RegEx - UniBas - Evolutionary Genetics

Learning Objectives

Understand the basics of regular expressions (regex) Learn the syntax and structure of regular expressions, including common symbols and their meanings.
Master pattern matching Develop the ability to create patterns that match specific sequences of characters and learn how to apply them to different types of text data.
Use quantifiers and capture groups Understand how to use quantifiers to specify repetition of matches and capture groups to extract specific parts of a match.

Regex (short for Regular Expressions) is a powerful pattern matching and text manipulation tool. It allows users to search, match, and extract specific sequences of characters from text. In this tutorial, you'll learn how to use Regex through examples, interactive exercises, and tasks designed to build your confidence and creativity in working with text patterns.

The tutorial is structured into the following sections:

[A] Examples: Start by reviewing some simple examples to get a feel for how Regex works in practice.
[B] Explore: In this section, you’ll investigate how different pieces (input, search term, replacement, and output) interact. Use the examples as a guide to help you understand the mechanics.
[C] Your turn: Here, you'll apply what you've learned to solve challenges. You'll be given inputs (what you have) and outputs (what you want). Your task is to figure out the correct "find" and "replace" terms. Some exercises are multi-step, requiring you to convert text progressively—use each result as input for the next step until you reach the final output.

Enable RegEx

This tutorial is designed with the Atom text editor in mind but works with other editors as well. Just ensure that Regex, Case Sensitive, and Within Current Selection options are enabled in your editor.

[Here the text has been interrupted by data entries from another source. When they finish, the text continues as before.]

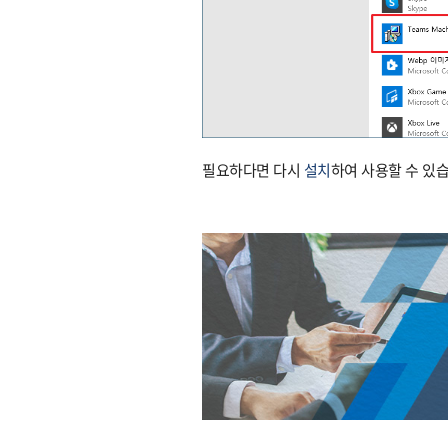
필요하다면 다시
설치
하여 사용할 수 있습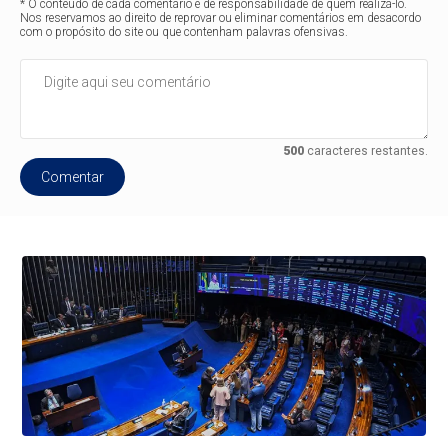
* O conteúdo de cada comentário é de responsabilidade de quem realizá-lo.
Nos reservamos ao direito de reprovar ou eliminar comentários em desacordo
com o propósito do site ou que contenham palavras ofensivas.
500
caracteres restantes.
Comentar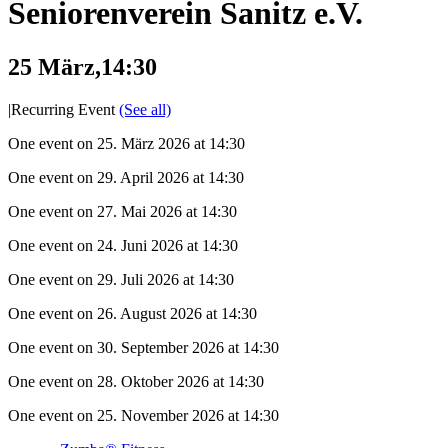
Seniorenverein Sanitz e.V.
25 März,14:30
|
Recurring Event
(See all)
One event on 25. März 2026 at 14:30
One event on 29. April 2026 at 14:30
One event on 27. Mai 2026 at 14:30
One event on 24. Juni 2026 at 14:30
One event on 29. Juli 2026 at 14:30
One event on 26. August 2026 at 14:30
One event on 30. September 2026 at 14:30
One event on 28. Oktober 2026 at 14:30
One event on 25. November 2026 at 14:30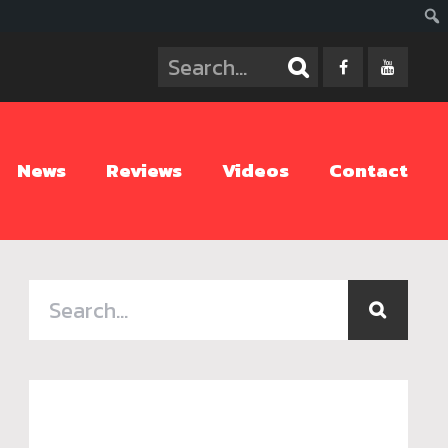
ค้นห
News
Reviews
Videos
Contact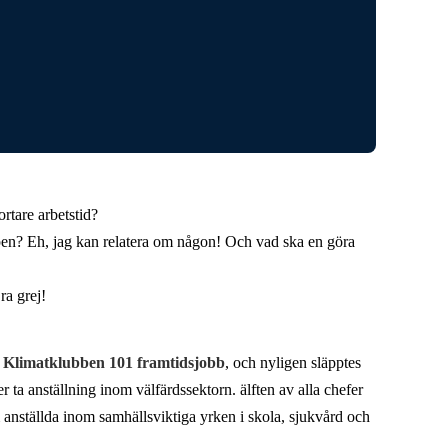
rtare arbetstid?
läppen? Eh, jag kan relatera om någon! Och vad ska en göra
ra grej!
e
Klimatklubben 101 framtidsjobb
, och nyligen släpptes
ta anställning inom välfärdssektorn. älften av alla chefer
 anställda inom samhällsviktiga yrken i skola, sjukvård och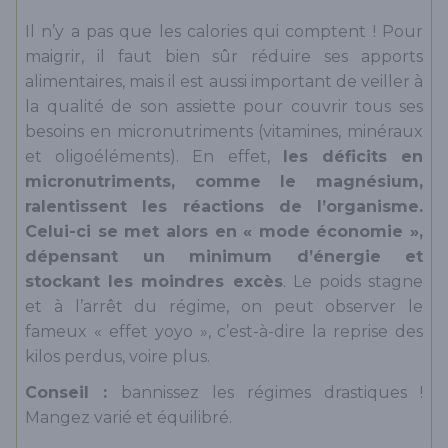
Il n’y a pas que les calories qui comptent ! Pour
maigrir, il faut bien sûr réduire ses apports
alimentaires, mais il est aussi important de veiller à
la qualité de son assiette pour couvrir tous ses
besoins en micronutriments (vitamines, minéraux
et oligoéléments). En effet,
les déficits en
micronutriments, comme le magnésium,
ralentissent les réactions de l’organisme.
Celui-ci se met alors en « mode économie »,
dépensant un minimum d’énergie et
stockant les moindres excès
. Le poids stagne
et à l’arrêt du régime, on peut observer le
fameux « effet yoyo », c’est-à-dire la reprise des
kilos perdus, voire plus.
Conseil :
bannissez les régimes drastiques !
Mangez varié et équilibré.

End-of-Line (EOL) Encoding

Different systems interpret the end of a line (newline) in varying ways, which is important when working with text files:

LF (n): Line Feed, used by Unix-based systems as a newline character.
CR (r): Carriage Return, used by older Mac OS versions as a newline.
CR + LF (rn): A combination used by Windows to indicate the end of a line.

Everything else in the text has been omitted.